La difficulté principale, c’est de résister à faire faire, à dire comment faire ou à faire à la place. On peut soutenir par un sourire, une parole bienveillante, mais on doit laisser l’enfant maîtriser la situation « dangereuse » dans laquelle il s’est mis, et s’émerveiller sur sa façon de s’y prendre pour s’en sortir. Tout ça dans un environnement qui a été sécurisé mais qui doit offrir des défis.
La surprotection
Les enfants d’aujourd’hui sont rarement laissés à eux-mêmes et ne peuvent plus aller jouer dehors seuls même quand ils sont en âge de le faire. L’époque est à la surprotection et à la crainte du risque. Or, la surprotection cache souvent un besoin d’adulte de s’autoprotéger pour ne pas avoir d’ennuis. Cette surprotection entraîne des limitations pour les enfants, qui ne peuvent plus alors se développer de façon optimale.

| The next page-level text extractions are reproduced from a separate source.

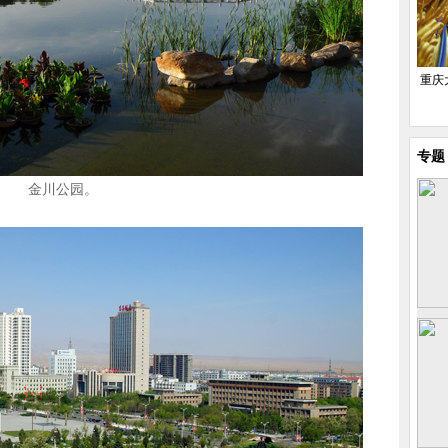
重庆
专题
金川公园。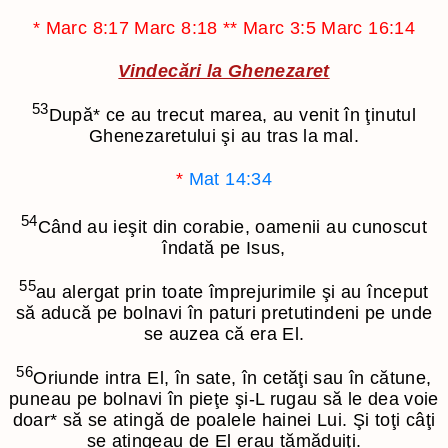
*
Marc 8:17
Marc 8:18
**
Marc 3:5
Marc 16:14
Vindecări la Ghenezaret
53
După
*
ce au trecut marea, au venit în ţinutul
Ghenezaretului şi au tras la mal.
*
Mat 14:34
54
Când au ieşit din corabie, oamenii au cunoscut
îndată pe Isus,
55
au alergat prin toate împrejurimile şi au început
să aducă pe bolnavi în paturi pretutindeni pe unde
se auzea că era El.
56
Oriunde intra El, în sate, în cetăţi sau în cătune,
puneau pe bolnavi în pieţe şi-L rugau să le dea voie
doar
*
să se atingă de poalele hainei Lui. Şi toţi câţi
se atingeau de El erau tămăduiţi.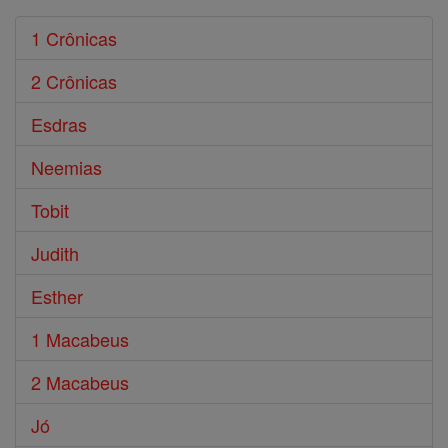
1 Crônicas
2 Crônicas
Esdras
Neemias
Tobit
Judith
Esther
1 Macabeus
2 Macabeus
Jó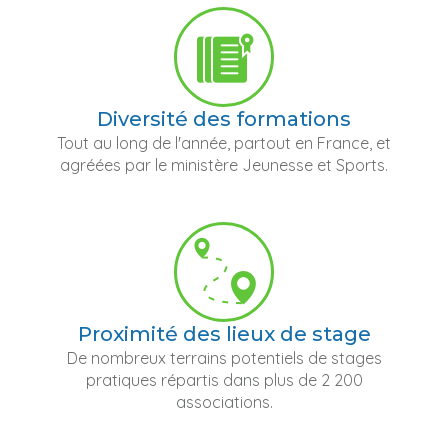
Diversité des formations
Tout au long de l'année, partout en France, et
agréées par le ministère Jeunesse et Sports.
Proximité des lieux de stage
De nombreux terrains potentiels de stages
pratiques répartis dans plus de 2 200
associations.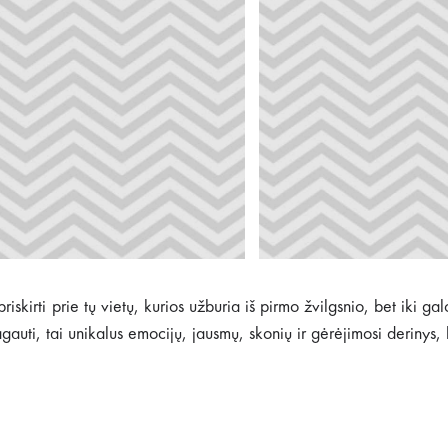
kirti prie tų vietų, kurios užburia iš pirmo žvilgsnio, bet iki galo
ragauti, tai unikalus emocijų, jausmų, skonių ir gėrėjimosi derinys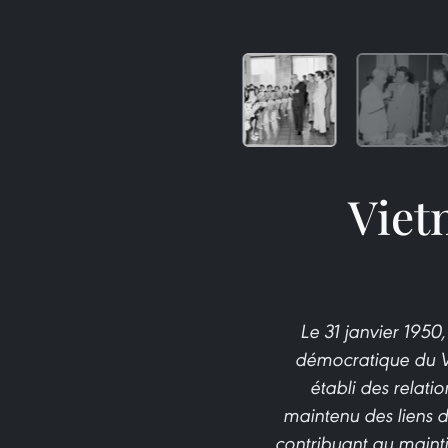
Viet
Le 31 janvier 195
démocratique du Vi
établi des relati
maintenu des liens d
contribuant au mainti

Les jeunes enfants, à mon avis, ont besoin d’adultes qui les encadrent et qui acceptent d’avoir peur pour eux, mais une peur maîtrisée qui rend juste vigilant et qui ne les empêche pas de prendre des risques pour relever leurs propres défis. En tant qu’adulte responsable d’enfants, il faut savoir vivre avec cette peur et l’accepter, c’est avec elle que l’on grandit et que l’on aide à grandir.
Une peur intelligente
Cette peur, qui porte tout autant sur la sécurité affective que sur la sécurité physique, doit devenir une peur respectable, pas une peur pour soi-même, mais une peur intelligente qui amène à être vigilant et à offrir un cadre équilibré qui assure la sécurité tout en autorisant (c’est le vrai sens du mot « autorité ») le difficile, l’exigeant et les défis.
Ce cadre est bien entendu un environnement, mais c’est aussi un code de conduites et de comportements qui se traduit dans un discours bienveillant mais ferme. L’adulte expliquera clairement et simplement les exigences. « Ici, tu ne peux pas sauter sur ta chaise ou monter sur la table, la chaise est faite pour s’asseoir, la table pour manger et travailler; là par contre, dans l’espace de jeu, tu peux sauter, te suspendre, glisser à plat ventre, et c’est seulement là que ça se passe. »
Une liberté à encadrer
L’enfant doit intérioriser ce qu’on lui dit de façon à savoir que ce qui est interdit ici peut être autorisé là. Il sait qu’il pourra bouger et jouer comme il veut dans certaines circonstances. Il s’agit pour l’adulte de lui indiquer un cadre d’action où il pourra exprimer sa liberté.
Les règles doivent toujours être expliquées. Et l’adulte doit être prêt à redéfinir ces règles avec l’enfant si elles ne conviennent plus ou ne sont pas adaptées, c’est le sens même de l’intervention démocratique.
Le risque zéro n’existe pas. Les enfants doivent apprendre des risques qu’ils prennent et nous devons les laisser prendre ces risques pour ne pas nuire à leur développement. Si notre peur devient handicapante pour les enfants, si l’angoisse que génère l’insécurité devient trop grande pour les autoriser à agir de leur plein gré, il vaut mieux renoncer à prendre la responsabilité de ces enfants, car elle deviendra un obstacle trop important pour leur épanouissement.